Data provided →
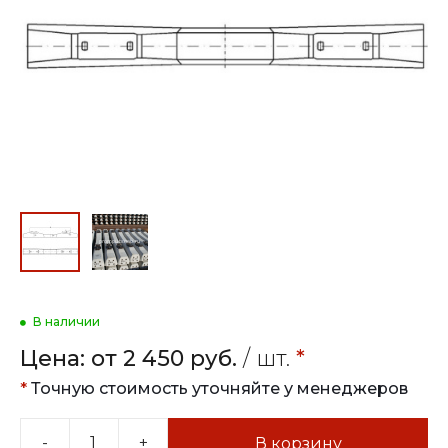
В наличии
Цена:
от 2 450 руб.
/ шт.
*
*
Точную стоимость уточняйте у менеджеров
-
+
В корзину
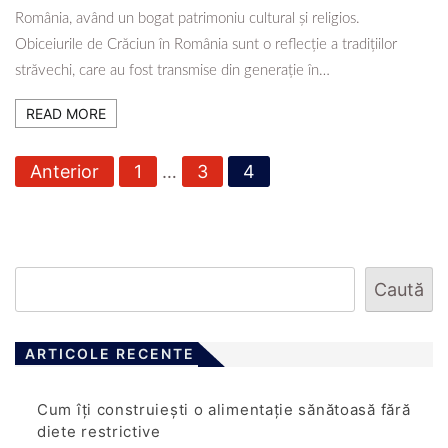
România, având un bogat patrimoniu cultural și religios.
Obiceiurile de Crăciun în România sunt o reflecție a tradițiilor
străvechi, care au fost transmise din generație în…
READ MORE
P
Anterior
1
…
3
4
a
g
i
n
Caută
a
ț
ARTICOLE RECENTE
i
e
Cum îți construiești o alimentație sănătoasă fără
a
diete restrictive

* * *

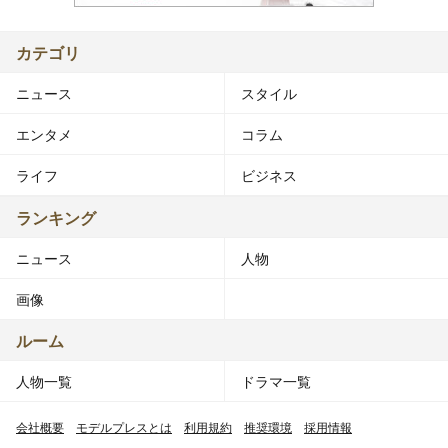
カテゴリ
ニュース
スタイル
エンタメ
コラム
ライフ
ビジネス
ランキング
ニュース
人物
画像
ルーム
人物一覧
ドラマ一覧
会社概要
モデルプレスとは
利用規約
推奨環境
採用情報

==

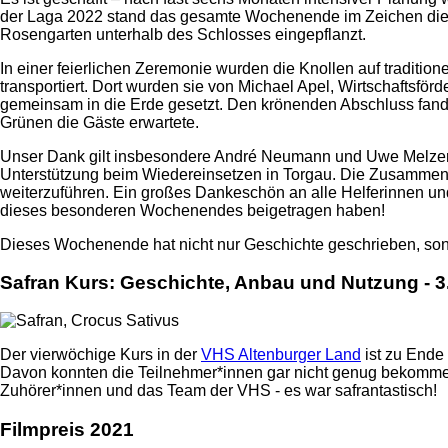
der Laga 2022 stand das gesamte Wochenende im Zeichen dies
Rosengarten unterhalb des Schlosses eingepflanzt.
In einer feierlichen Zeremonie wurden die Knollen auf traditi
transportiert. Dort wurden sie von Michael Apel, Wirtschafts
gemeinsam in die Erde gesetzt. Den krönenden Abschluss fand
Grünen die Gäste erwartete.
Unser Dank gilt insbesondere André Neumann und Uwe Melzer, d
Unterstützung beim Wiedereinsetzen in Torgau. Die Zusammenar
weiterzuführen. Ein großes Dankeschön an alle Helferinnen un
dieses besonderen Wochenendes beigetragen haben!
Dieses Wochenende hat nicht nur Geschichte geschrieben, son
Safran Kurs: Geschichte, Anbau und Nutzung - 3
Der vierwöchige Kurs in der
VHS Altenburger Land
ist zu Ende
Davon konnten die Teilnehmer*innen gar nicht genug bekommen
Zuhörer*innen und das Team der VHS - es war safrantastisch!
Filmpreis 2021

Aim of the exercise →
Show the lines of the records that contain the word "wurden".

Expected answer →
In einer feierlichen Zeremonie wurden die Knollen auf traditi
transportiert. Dort wurden sie von Michael Apel, Wirtschafts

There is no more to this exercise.